In one embodiment, the pronunciation filter module comprises:
the probability distribution module is used for acquiring the histogram distribution of the probability that any voice signal frame is mapped to each pronunciation;
a beam width determining module for obtaining a beam width corresponding to the histogram distribution;
a pronunciation determination module for determining pronunciations with probability distribution outside the beam width as pronunciations meeting the predetermined filtering rule;
and the pronunciation deleting module is used for deleting the pronunciations meeting the preset filtering rule from the pronunciations contained in the feature classification result.

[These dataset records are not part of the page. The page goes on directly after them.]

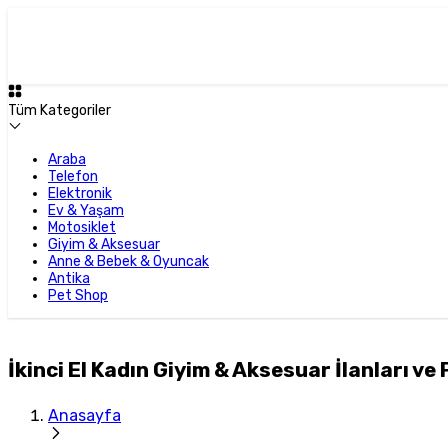
Tüm Kategoriler
Araba
Telefon
Elektronik
Ev & Yaşam
Motosiklet
Giyim & Aksesuar
Anne & Bebek & Oyuncak
Antika
Pet Shop
İkinci El Kadın Giyim & Aksesuar İlanları ve 
Anasayfa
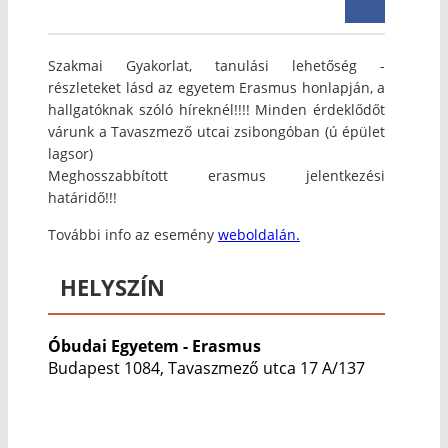
Szakmai Gyakorlat, tanulási lehetőség -
részleteket lásd az egyetem Erasmus honlapján, a
hallgatóknak szóló híreknél!!!! Minden érdeklődőt
várunk a Tavaszmező utcai zsibongóban (ú épület
lagsor)
Meghosszabbított erasmus jelentkezési
határidő!!!
További info az esemény
weboldalán.
HELYSZÍN
Óbudai Egyetem - Erasmus
Budapest 1084, Tavaszmező utca 17 A/137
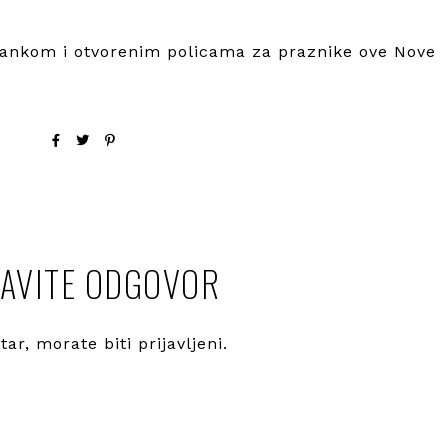
šankom i otvorenim policama za praznike ove Nove
AVITE ODGOVOR
ntar, morate
biti prijavljeni
.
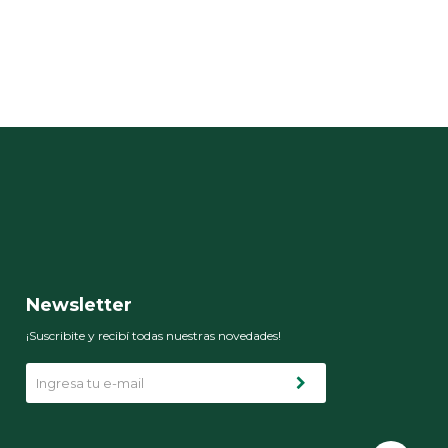
Newsletter
¡Suscribite y recibí todas nuestras novedades!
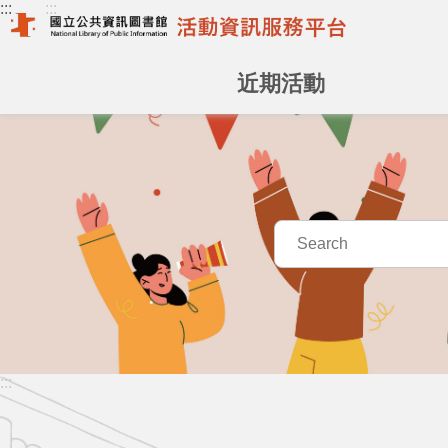
:::
:::
跳到主要內容區塊
近期活動
:::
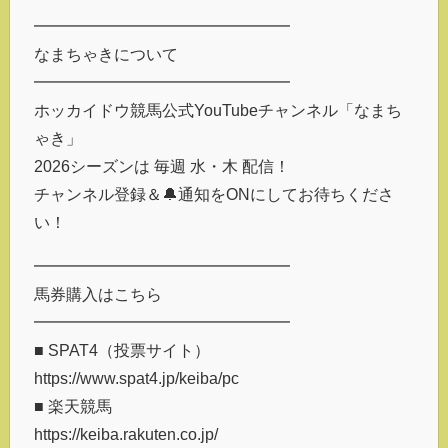
━━━━━━━━━━━━━━━━
なまちゃきについて
━━━━━━━━━━━━━━━━
ホッカイドウ競馬公式YouTubeチャンネル「なまち
ゃき」
2026シーズンは 毎週 水・木 配信！
チャンネル登録＆🔔通知をONにしてお待ちくださ
い！
━━━━━━━━━━━━━━━━
馬券購入はこちら
━━━━━━━━━━━━━━━━
■ SPAT4（投票サイト）
https://www.spat4.jp/keiba/pc
■ 楽天競馬
https://keiba.rakuten.co.jp/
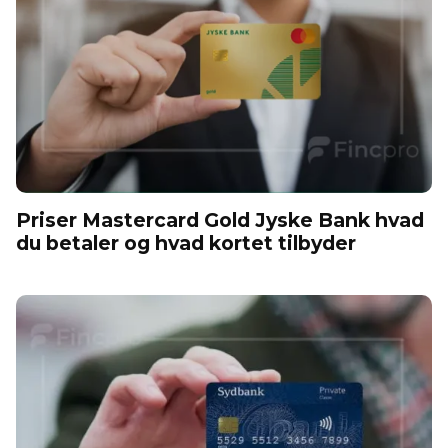
Priser Mastercard Gold Jyske Bank hvad
du betaler og hvad kortet tilbyder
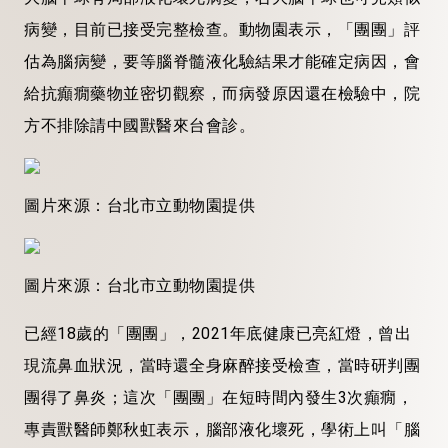
病變，目前已接受完整檢查。動物園表示，「團團」評
估為腦病變，要等腦脊髓液化驗結果才能確定病因，會
給抗癲癇藥物並密切觀察，而病發原因還在檢驗中，院
方不排除請中國獸醫來台會診。
圖片來源：台北市立動物園提供
圖片來源：台北市立動物園提供
已經18歲的「團團」，2021年底健康已亮紅燈，曾出
現流鼻血狀況，當時還全身麻醉接受檢查，當時研判團
團得了鼻炎；這次「團團」在短時間內發生3次癲癇，
專責獸醫師鄭秋虹表示，腦部液化壞死，學術上叫「腦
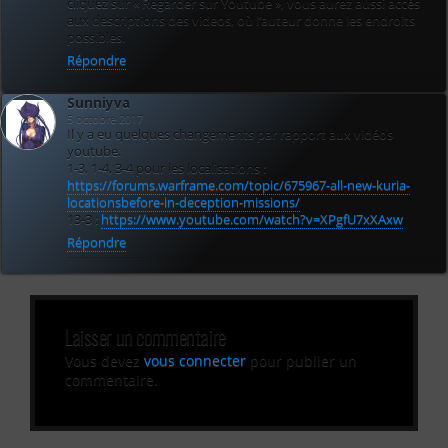
cliquez sur « Regarder sur Youtube », vous aurez aussi accès
aux descriptions des videos, où l’auteur donne les endroits
possibles.
Répondre
Sunniyva
5 octobre 2017
Il y a eu quelques changements par rapport aux vidéos
youtube.
1-3, 1-4, 3-4 pour les localisations :
https://forums.warframe.com/topic/675967-all-new-kuria-
locationsbefore-in-deception-missions/
13-3 :
https://www.youtube.com/watch?v=XPgfU7xXAxw
Répondre
Laisser un commentaire
Vous devez
vous connecter
pour publier un
commentaire.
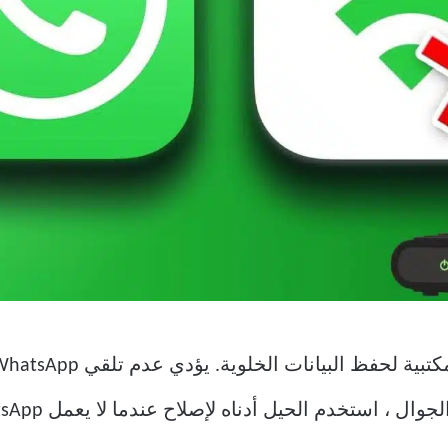
دم الحيل أدناه لإصلاح عندما لا يعمل WhatsApp على شبكة Wi-Fi.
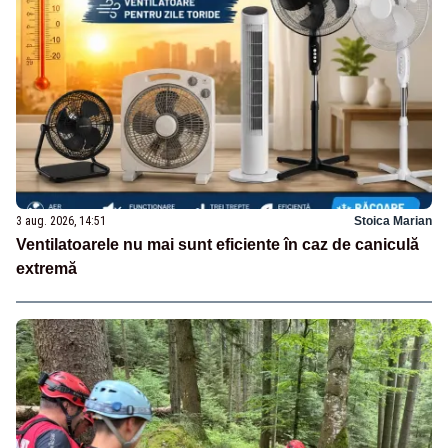
3 aug. 2026, 14:51
Stoica Marian
Ventilatoarele nu mai sunt eficiente în caz de caniculă
extremă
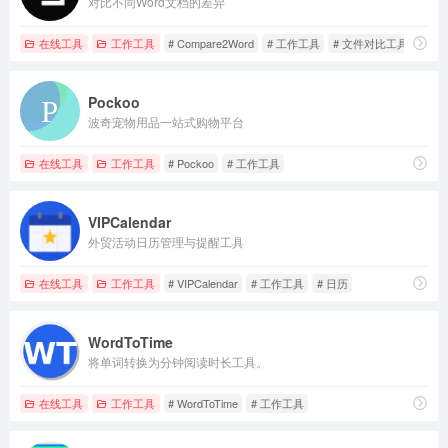
对比不同Word文档的差异
在线工具
工作工具
# Compare2Word
# 工作工具
# 文件对比工具
Pockoo
波奇宠物用品一站式购物平台
在线工具
工作工具
# Pockoo
# 工作工具
VIPCalendar
外贸活动日历管理与提醒工具
在线工具
工作工具
# VIPCalendar
# 工作工具
# 日历
WordToTime
将单词转换为分钟阅读时长工具。
在线工具
工作工具
# WordToTime
# 工作工具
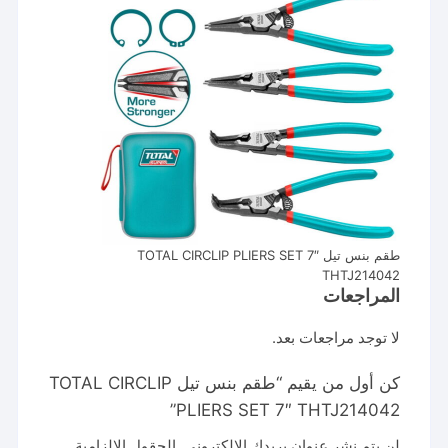
طقم بنس تيل TOTAL CIRCLIP PLIERS SET 7″
THTJ214042
المراجعات
لا توجد مراجعات بعد.
كن أول من يقيم “طقم بنس تيل TOTAL CIRCLIP
PLIERS SET 7″ THTJ214042”
لن يتم نشر عنوان بريدك الإلكتروني.
الحقول الإلزامية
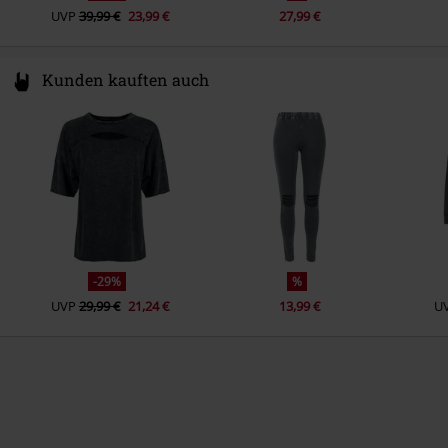
UVP
39,99 €
23,99 €
27,99 €
Kunden kauften auch
-29%
%
UVP
29,99 €
21,24 €
13,99 €
U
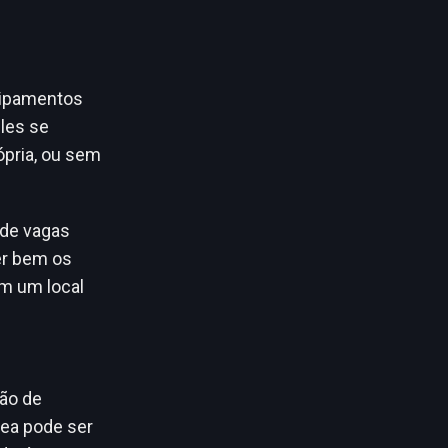
uipamentos
les se
ópria, ou sem
 de vagas
er bem os
m um local
ção de
rea pode ser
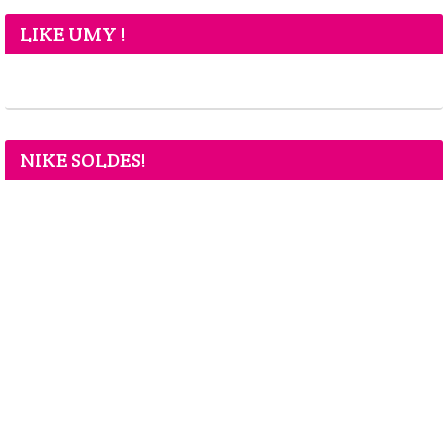
LIKE UMY !
NIKE SOLDES!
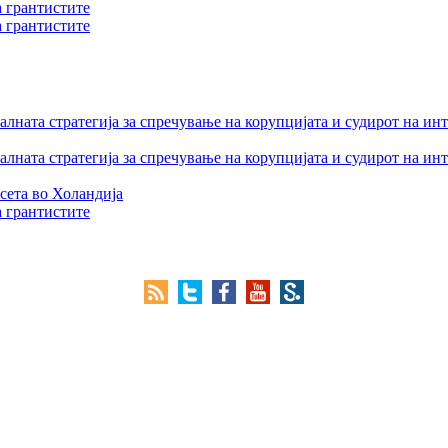
а грантистите
а грантистите
лната стратегија за спречување на корупцијата и судирот на ин
лната стратегија за спречување на корупцијата и судирот на ин
сета во Холандија
а грантистите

In one embodiment, the pronunciation filter module comprises:
the candidate pronunciation module is used for determining the pronunciation as a candidate pronunciation when the probability of mapping any voice signal frame to the corresponding pronunciation meets a preset filtering rule;
a candidate pronunciation deletion module for deleting the candidate pronunciation from the pronunciation contained in the feature classification result when the probability of mapping to the candidate pronunciation in any one of the adjacent voice signal frames of the predetermined number of frames of the voice signal frame satisfies the predetermined filtering rule;
and the candidate pronunciation retaining module is used for retaining the candidate pronunciation in the pronunciation contained in the characteristic classification result when the probabilities of mapping the adjacent voice signal frames with the preset number of frames of the voice signal frame to the candidate pronunciation do not meet the preset filtering rule.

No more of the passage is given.